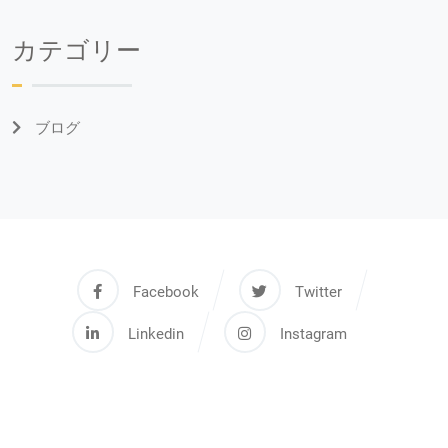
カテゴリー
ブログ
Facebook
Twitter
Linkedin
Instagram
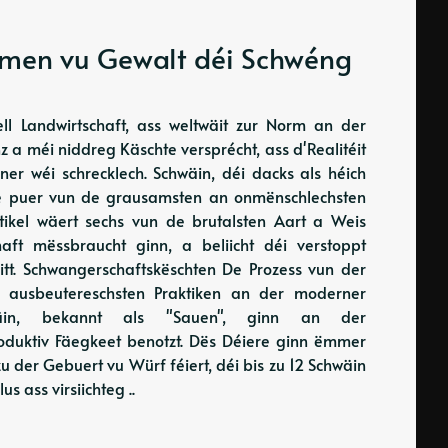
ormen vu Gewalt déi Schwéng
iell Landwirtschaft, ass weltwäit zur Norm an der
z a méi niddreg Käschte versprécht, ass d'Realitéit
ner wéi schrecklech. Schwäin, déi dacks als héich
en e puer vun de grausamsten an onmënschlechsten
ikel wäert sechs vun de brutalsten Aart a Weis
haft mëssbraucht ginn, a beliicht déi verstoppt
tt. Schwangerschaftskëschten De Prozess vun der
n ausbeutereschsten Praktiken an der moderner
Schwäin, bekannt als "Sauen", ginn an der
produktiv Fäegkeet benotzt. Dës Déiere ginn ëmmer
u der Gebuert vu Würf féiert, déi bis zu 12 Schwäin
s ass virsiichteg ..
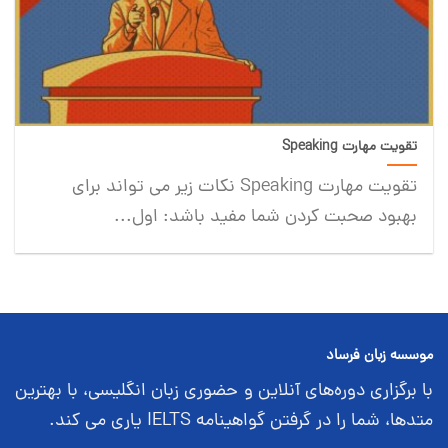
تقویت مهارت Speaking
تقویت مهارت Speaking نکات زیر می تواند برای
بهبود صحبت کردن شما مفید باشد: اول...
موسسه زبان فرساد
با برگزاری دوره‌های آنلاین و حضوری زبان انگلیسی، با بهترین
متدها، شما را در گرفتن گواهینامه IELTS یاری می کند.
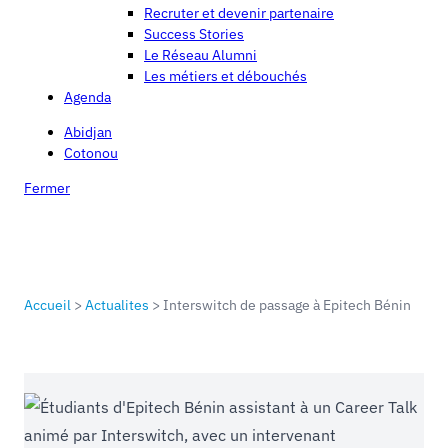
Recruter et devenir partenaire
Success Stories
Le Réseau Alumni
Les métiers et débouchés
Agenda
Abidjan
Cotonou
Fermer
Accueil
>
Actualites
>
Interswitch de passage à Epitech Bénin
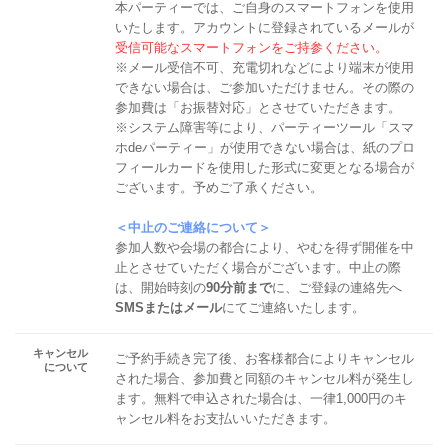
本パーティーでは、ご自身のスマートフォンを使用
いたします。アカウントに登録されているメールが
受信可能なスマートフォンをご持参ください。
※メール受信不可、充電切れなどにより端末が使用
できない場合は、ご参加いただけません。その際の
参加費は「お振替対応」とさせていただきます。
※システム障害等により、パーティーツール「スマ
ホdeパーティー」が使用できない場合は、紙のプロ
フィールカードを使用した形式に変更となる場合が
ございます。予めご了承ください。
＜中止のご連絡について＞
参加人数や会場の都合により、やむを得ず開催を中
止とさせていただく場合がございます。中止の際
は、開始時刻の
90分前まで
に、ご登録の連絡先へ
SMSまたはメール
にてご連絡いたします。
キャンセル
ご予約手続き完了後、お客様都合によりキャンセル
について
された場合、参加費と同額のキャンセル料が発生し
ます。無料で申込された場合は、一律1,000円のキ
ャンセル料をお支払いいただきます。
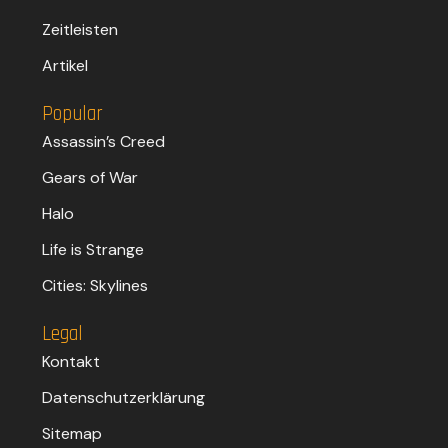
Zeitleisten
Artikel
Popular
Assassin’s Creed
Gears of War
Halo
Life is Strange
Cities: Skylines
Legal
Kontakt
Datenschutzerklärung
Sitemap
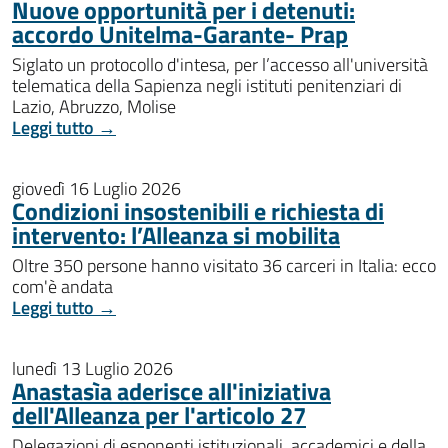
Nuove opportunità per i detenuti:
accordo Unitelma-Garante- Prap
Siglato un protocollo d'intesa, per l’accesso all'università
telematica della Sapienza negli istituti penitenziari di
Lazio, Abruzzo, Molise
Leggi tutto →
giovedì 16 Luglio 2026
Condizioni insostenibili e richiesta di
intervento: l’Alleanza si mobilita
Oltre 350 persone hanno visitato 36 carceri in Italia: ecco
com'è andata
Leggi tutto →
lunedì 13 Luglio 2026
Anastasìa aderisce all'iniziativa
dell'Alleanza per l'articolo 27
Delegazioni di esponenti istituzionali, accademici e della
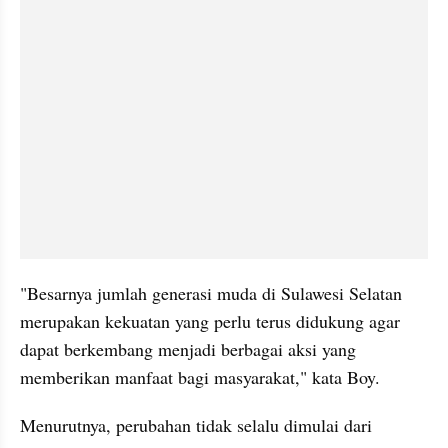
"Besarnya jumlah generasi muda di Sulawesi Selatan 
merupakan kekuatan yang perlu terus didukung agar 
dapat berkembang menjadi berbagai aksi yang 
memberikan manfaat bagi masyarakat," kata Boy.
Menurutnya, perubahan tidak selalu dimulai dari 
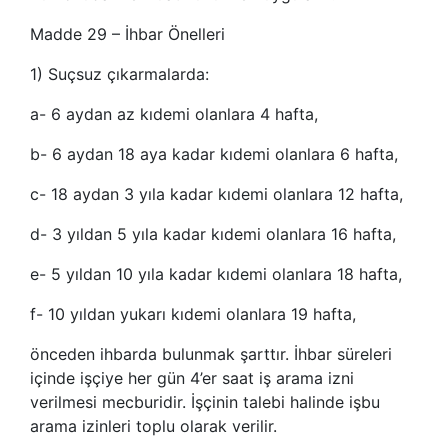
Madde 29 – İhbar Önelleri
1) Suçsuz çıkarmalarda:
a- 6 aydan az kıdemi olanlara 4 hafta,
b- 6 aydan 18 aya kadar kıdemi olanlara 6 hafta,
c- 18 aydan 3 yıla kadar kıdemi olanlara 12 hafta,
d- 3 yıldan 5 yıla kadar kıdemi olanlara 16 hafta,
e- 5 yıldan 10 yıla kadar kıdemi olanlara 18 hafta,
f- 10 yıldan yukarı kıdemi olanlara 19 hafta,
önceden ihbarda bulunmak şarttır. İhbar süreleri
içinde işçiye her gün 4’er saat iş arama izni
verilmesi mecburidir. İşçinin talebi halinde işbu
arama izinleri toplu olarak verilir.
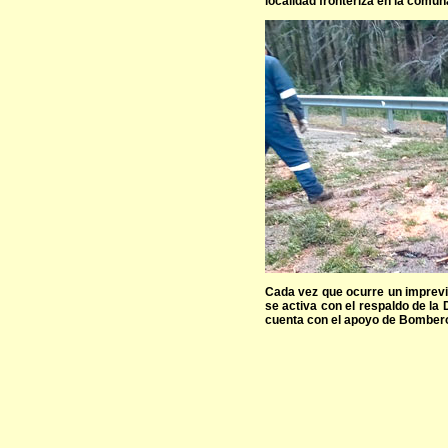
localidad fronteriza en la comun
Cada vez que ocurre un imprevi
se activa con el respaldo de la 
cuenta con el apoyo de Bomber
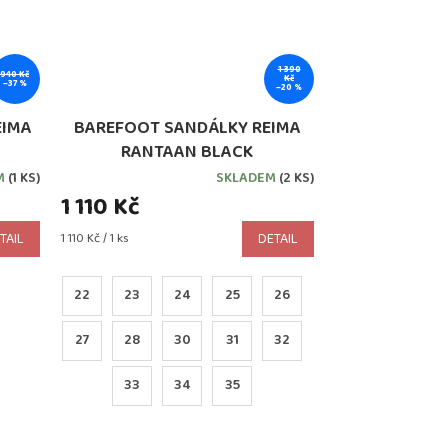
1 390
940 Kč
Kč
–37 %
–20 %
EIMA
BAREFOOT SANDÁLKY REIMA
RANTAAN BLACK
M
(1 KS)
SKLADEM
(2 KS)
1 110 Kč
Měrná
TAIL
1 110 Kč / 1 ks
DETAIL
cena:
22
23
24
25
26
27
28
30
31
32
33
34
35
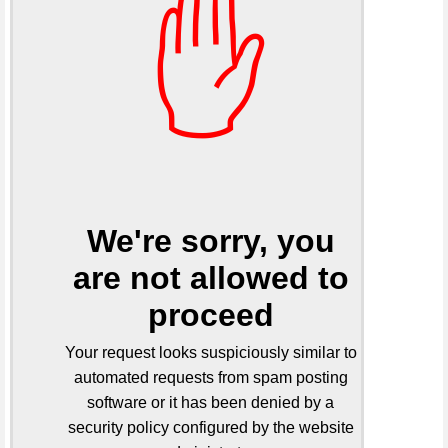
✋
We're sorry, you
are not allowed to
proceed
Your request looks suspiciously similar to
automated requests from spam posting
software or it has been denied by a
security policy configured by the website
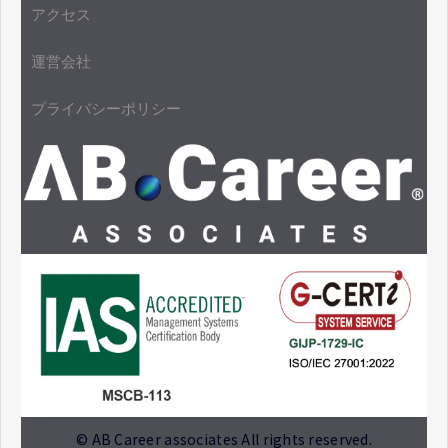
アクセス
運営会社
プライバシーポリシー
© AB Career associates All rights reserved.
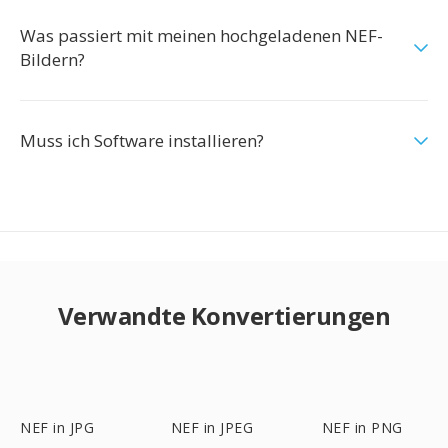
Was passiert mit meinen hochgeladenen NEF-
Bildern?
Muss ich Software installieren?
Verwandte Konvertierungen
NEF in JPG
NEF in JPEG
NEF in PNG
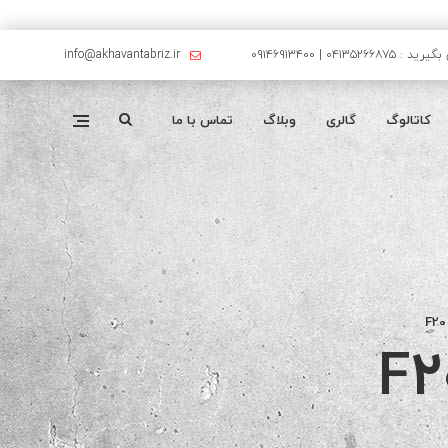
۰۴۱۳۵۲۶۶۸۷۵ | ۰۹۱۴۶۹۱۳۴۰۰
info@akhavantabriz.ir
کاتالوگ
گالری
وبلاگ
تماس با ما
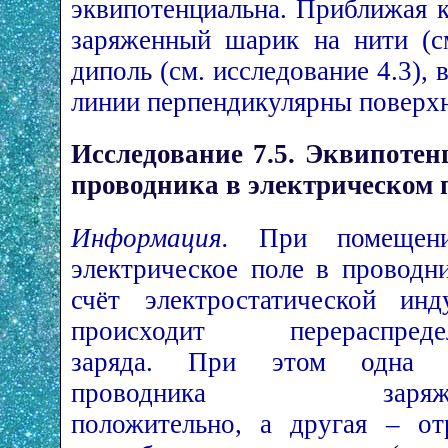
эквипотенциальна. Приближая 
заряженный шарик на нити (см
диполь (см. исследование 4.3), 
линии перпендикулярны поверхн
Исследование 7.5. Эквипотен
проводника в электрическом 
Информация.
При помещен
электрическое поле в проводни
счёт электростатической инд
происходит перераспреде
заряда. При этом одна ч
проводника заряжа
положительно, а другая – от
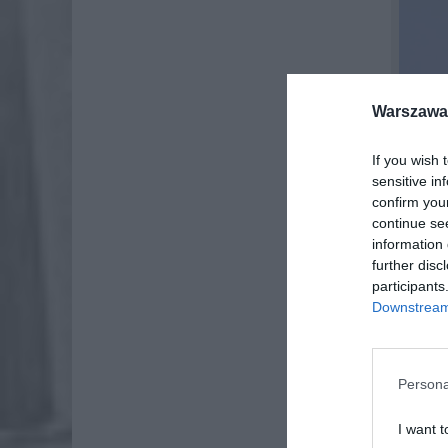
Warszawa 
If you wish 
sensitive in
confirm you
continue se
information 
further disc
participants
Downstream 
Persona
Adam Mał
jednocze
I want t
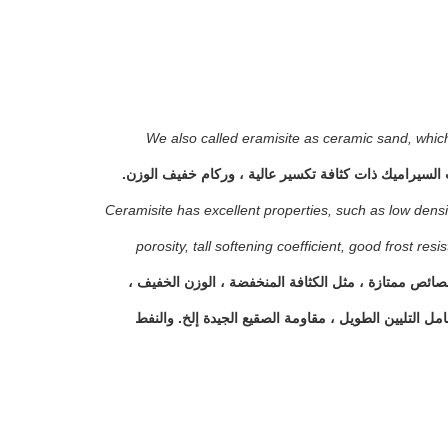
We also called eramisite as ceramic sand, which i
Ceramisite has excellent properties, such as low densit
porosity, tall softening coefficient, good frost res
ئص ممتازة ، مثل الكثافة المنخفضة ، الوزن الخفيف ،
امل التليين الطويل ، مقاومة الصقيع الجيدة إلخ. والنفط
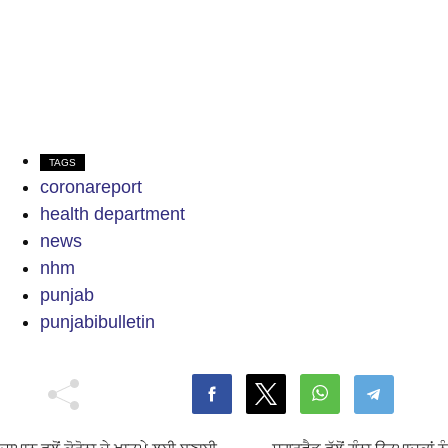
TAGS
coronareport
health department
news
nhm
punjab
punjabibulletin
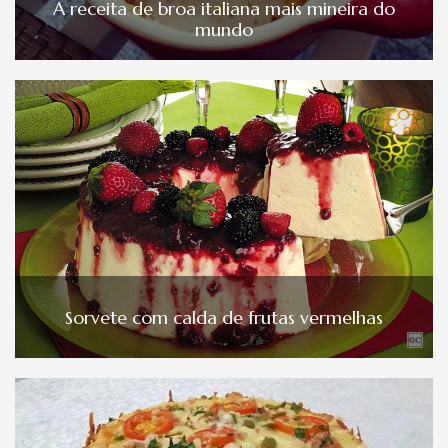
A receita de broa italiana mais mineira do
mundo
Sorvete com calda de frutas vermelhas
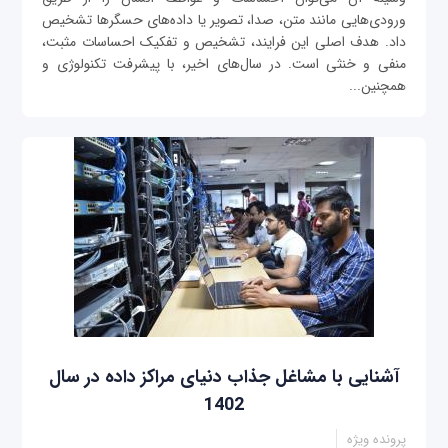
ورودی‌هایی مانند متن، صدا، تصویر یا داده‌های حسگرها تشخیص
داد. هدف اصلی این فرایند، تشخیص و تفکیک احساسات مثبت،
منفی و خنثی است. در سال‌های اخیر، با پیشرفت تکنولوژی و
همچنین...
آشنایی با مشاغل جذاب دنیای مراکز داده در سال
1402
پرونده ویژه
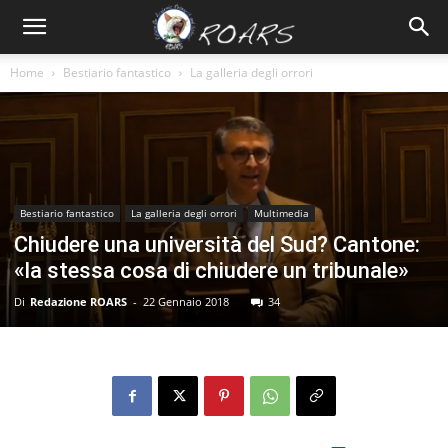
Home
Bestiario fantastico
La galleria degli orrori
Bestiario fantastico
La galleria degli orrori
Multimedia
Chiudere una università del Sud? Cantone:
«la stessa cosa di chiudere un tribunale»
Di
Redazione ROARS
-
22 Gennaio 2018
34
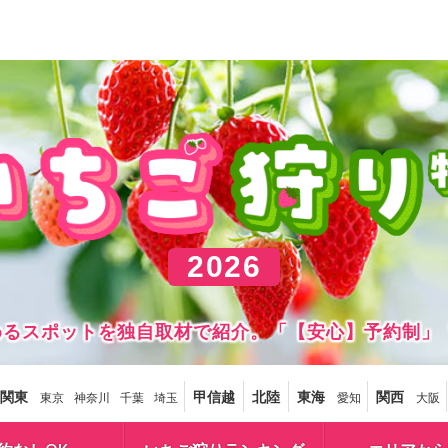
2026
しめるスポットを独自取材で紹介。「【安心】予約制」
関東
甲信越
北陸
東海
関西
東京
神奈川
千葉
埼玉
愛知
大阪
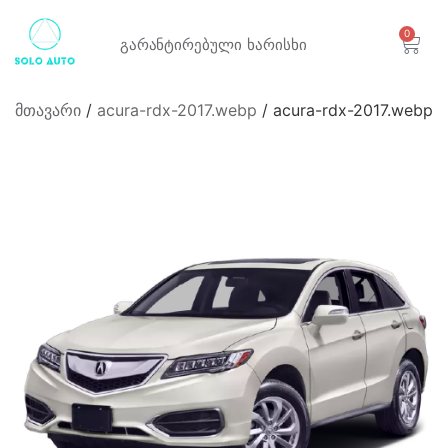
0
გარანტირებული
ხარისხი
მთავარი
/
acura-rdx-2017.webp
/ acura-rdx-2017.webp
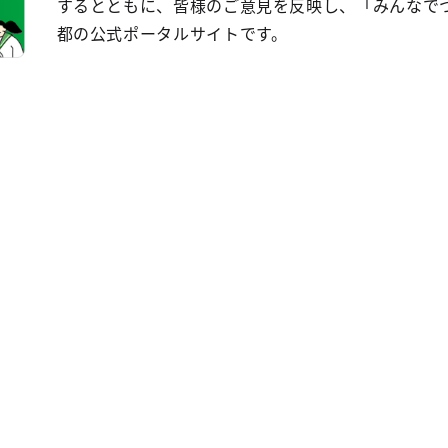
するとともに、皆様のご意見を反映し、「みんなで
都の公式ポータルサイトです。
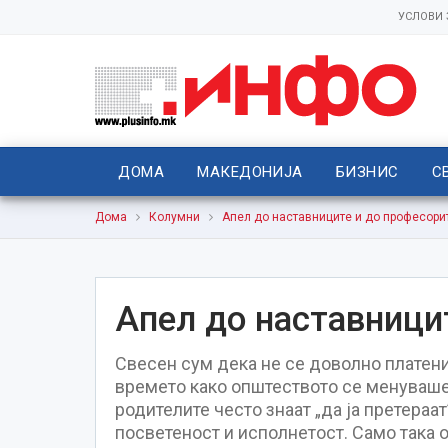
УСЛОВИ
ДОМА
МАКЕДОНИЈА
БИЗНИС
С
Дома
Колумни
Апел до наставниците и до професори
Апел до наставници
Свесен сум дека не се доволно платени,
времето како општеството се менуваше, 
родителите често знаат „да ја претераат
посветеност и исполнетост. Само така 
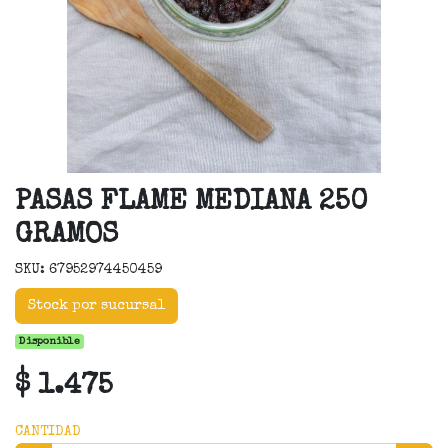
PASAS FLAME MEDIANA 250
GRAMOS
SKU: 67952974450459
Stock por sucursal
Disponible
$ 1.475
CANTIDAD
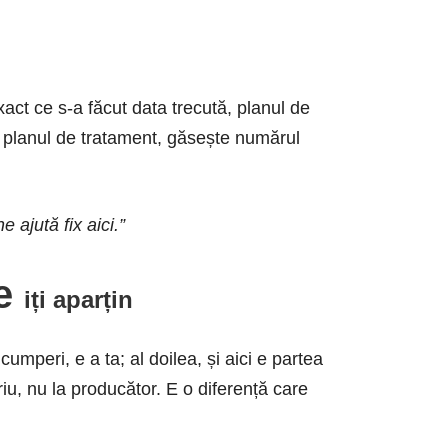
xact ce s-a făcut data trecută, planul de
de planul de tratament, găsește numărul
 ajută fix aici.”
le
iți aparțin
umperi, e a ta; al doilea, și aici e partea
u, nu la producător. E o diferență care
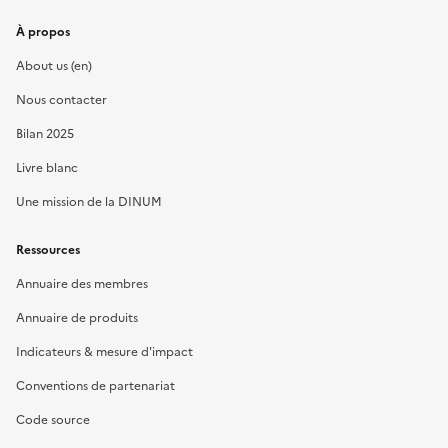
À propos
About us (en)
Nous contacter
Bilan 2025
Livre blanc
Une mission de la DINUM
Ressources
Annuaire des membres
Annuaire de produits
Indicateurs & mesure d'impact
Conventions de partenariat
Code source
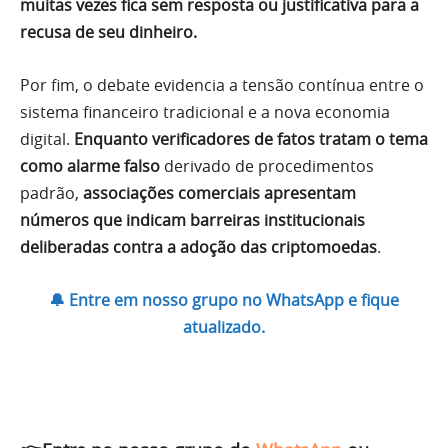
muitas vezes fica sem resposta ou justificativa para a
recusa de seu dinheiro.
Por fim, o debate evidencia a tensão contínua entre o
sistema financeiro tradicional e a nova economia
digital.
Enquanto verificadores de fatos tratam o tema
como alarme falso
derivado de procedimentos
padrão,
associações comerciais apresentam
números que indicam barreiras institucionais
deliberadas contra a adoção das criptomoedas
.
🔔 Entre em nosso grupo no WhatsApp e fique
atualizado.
====================
**REQUIRED WORK**
Could the lines from the first entry through the line that contains "produktiv Fäegkeet benotzt." be copied exactly, with all pictures left out?

**RESULT BELOW**
カテゴリー
ブログ
Facebook
Twitter
Linkedin
Instagram
ormen vu Gewalt déi Schwéng
iell Landwirtschaft, ass weltwäit zur Norm an der
z a méi niddreg Käschte versprécht, ass d'Realitéit
ner wéi schrecklech. Schwäin, déi dacks als héich
en e puer vun de grausamsten an onmënschlechsten
ikel wäert sechs vun de brutalsten Aart a Weis
haft mëssbraucht ginn, a beliicht déi verstoppt
tt. Schwangerschaftskëschten De Prozess vun der
n ausbeutereschsten Praktiken an der moderner
Schwäin, bekannt als "Sauen", ginn an der
produktiv Fäegkeet benotzt. Dës Déiere ginn ëmmer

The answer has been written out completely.